Awesome work! We’ve covered a lot regarding electricity and electronics! Let’s recap what we’ve learned so far:
- Electronic circuits consist of 3 basic elements: An electric source, a load, and a conductive path
- Voltage is measured in volts (V) and is defined as the amount of electric potential energy between two points
- Current is measured in amps (A) and it’s the measurement of the flow of electricity through a circuit
- Resistance is measured in ohms (Ω) and is the measure of the opposition to current flow in an electric circuit
- Schematics are diagrams used to represent a circuit.
- Some schematic symbols include, a voltage source, push-button, resistor, and an LED
- Ohm’s Law, V = I × R, is a fundamental rule of electronics that represents the relationship between voltage, current, and resistance
- LEDs are used as circuit indicators and allow current to only flow in one direction
- Forward voltage is the recommended voltage to be applied by an LED with a resulting current known as the forward current
With this knowledge, you will be able to build up a better understanding of more complex concepts that have to do with electric circuits and electronics in general.
Congratulations on completing this lesson!

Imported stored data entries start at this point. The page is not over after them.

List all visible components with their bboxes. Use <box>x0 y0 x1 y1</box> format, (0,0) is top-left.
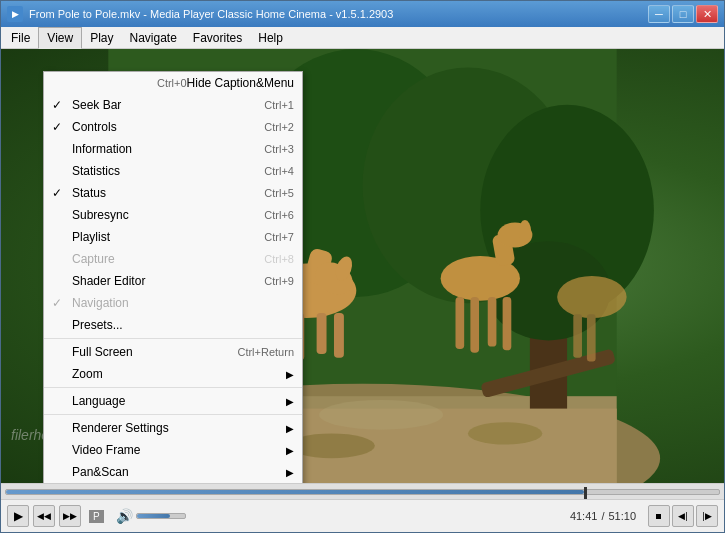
app-icon: ▶ <box>7 6 23 22</box>
file-indicator: P <box>89 510 104 522</box>
menu-item-playlist[interactable]: Playlist Ctrl+7 <box>44 226 302 248</box>
main-window: ▶ From Pole to Pole.mkv - Media Player C… <box>0 0 725 533</box>
menu-item-controls[interactable]: ✓ Controls Ctrl+2 <box>44 116 302 138</box>
svg-rect-18 <box>334 313 344 358</box>
seek-thumb <box>584 487 587 499</box>
menu-bar: File View Play Navigate Favorites Help <box>1 27 724 49</box>
menu-help[interactable]: Help <box>250 27 291 49</box>
title-bar: ▶ From Pole to Pole.mkv - Media Player C… <box>1 1 724 27</box>
menu-item-statistics[interactable]: Statistics Ctrl+4 <box>44 160 302 182</box>
next-frame-button[interactable]: ▶▶ <box>59 505 81 527</box>
menu-item-full-screen[interactable]: Full Screen Ctrl+Return <box>44 341 302 363</box>
play-button[interactable]: ▶ <box>7 505 29 527</box>
minimize-button[interactable]: ─ <box>648 5 670 23</box>
playback-controls-right: ⏹ ◀| |▶ <box>648 505 718 527</box>
menu-item-video-frame[interactable]: Video Frame ▶ <box>44 439 302 461</box>
menu-file[interactable]: File <box>3 27 38 49</box>
main-content: filerhorse.com Ctrl+0 Hide Caption&Menu … <box>1 49 724 532</box>
separator-1 <box>44 338 302 339</box>
volume-area: 🔊 <box>116 508 186 524</box>
bottom-controls: ▶ ◀◀ ▶▶ P 🔊 41:41 / 51:10 <box>1 483 724 532</box>
separator-3 <box>44 414 302 415</box>
video-area: filerhorse.com Ctrl+0 Hide Caption&Menu … <box>1 49 724 483</box>
seek-progress <box>6 490 584 494</box>
menu-play[interactable]: Play <box>82 27 121 49</box>
menu-item-hide-caption[interactable]: Ctrl+0 Hide Caption&Menu <box>44 72 302 94</box>
svg-rect-26 <box>488 297 497 347</box>
prev-frame-button[interactable]: ◀◀ <box>33 505 55 527</box>
stop-button[interactable]: ⏹ <box>648 505 670 527</box>
maximize-button[interactable]: □ <box>672 5 694 23</box>
menu-item-shader-editor[interactable]: Shader Editor Ctrl+9 <box>44 270 302 292</box>
menu-item-status[interactable]: ✓ Status Ctrl+5 <box>44 182 302 204</box>
menu-view[interactable]: View <box>38 27 82 49</box>
menu-item-capture: Capture Ctrl+8 <box>44 248 302 270</box>
svg-point-28 <box>519 220 531 242</box>
seek-bar-area <box>1 484 724 500</box>
menu-item-pan-scan[interactable]: Pan&Scan ▶ <box>44 461 302 483</box>
separator-2 <box>44 387 302 388</box>
svg-rect-38 <box>587 314 596 361</box>
svg-rect-27 <box>503 297 512 350</box>
menu-navigate[interactable]: Navigate <box>121 27 184 49</box>
menu-item-language[interactable]: Language ▶ <box>44 390 302 412</box>
volume-icon: 🔊 <box>116 508 133 524</box>
svg-rect-17 <box>317 313 327 354</box>
volume-level <box>137 514 171 518</box>
controls-bar: ▶ ◀◀ ▶▶ P 🔊 41:41 / 51:10 <box>1 500 724 532</box>
svg-point-42 <box>319 400 443 430</box>
svg-rect-24 <box>456 297 465 349</box>
menu-item-information[interactable]: Information Ctrl+3 <box>44 138 302 160</box>
svg-rect-37 <box>573 314 582 357</box>
menu-item-navigation: ✓ Navigation <box>44 292 302 314</box>
close-button[interactable]: ✕ <box>696 5 718 23</box>
seek-bar[interactable] <box>5 489 720 495</box>
frame-back-button[interactable]: ◀| <box>672 505 694 527</box>
svg-rect-25 <box>470 297 479 353</box>
window-title: From Pole to Pole.mkv - Media Player Cla… <box>29 8 642 20</box>
volume-bar[interactable] <box>136 513 186 519</box>
menu-favorites[interactable]: Favorites <box>185 27 250 49</box>
svg-point-36 <box>557 276 626 318</box>
frame-forward-button[interactable]: |▶ <box>696 505 718 527</box>
menu-item-zoom[interactable]: Zoom ▶ <box>44 363 302 385</box>
view-dropdown-menu: Ctrl+0 Hide Caption&Menu ✓ Seek Bar Ctrl… <box>43 71 303 483</box>
menu-item-subresync[interactable]: Subresync Ctrl+6 <box>44 204 302 226</box>
menu-item-renderer-settings[interactable]: Renderer Settings ▶ <box>44 417 302 439</box>
menu-item-presets[interactable]: Presets... <box>44 314 302 336</box>
svg-point-41 <box>468 422 542 444</box>
time-display: 41:41 / 51:10 <box>570 510 636 522</box>
menu-item-seek-bar[interactable]: ✓ Seek Bar Ctrl+1 <box>44 94 302 116</box>
window-controls: ─ □ ✕ <box>648 5 718 23</box>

The schematic in the workspace represents many of the concepts from this lesson. Look at the circuit as a whole and then each component individually. Review the following questions and see what answers you might come up with:
- What is the source in this circuit?
- What is/are the load(s)?
- Is there a representation of the conductive path besides the lines between the components?
- Is this currently an open or closed circuit?
- If the circuit is closed, what happens to the current if the resistor value goes up, or down?
Getting comfortable with the concepts of voltage, current, and resistance and how they relate to each other takes time. As with anything, keep working at it and your understanding will increase daily.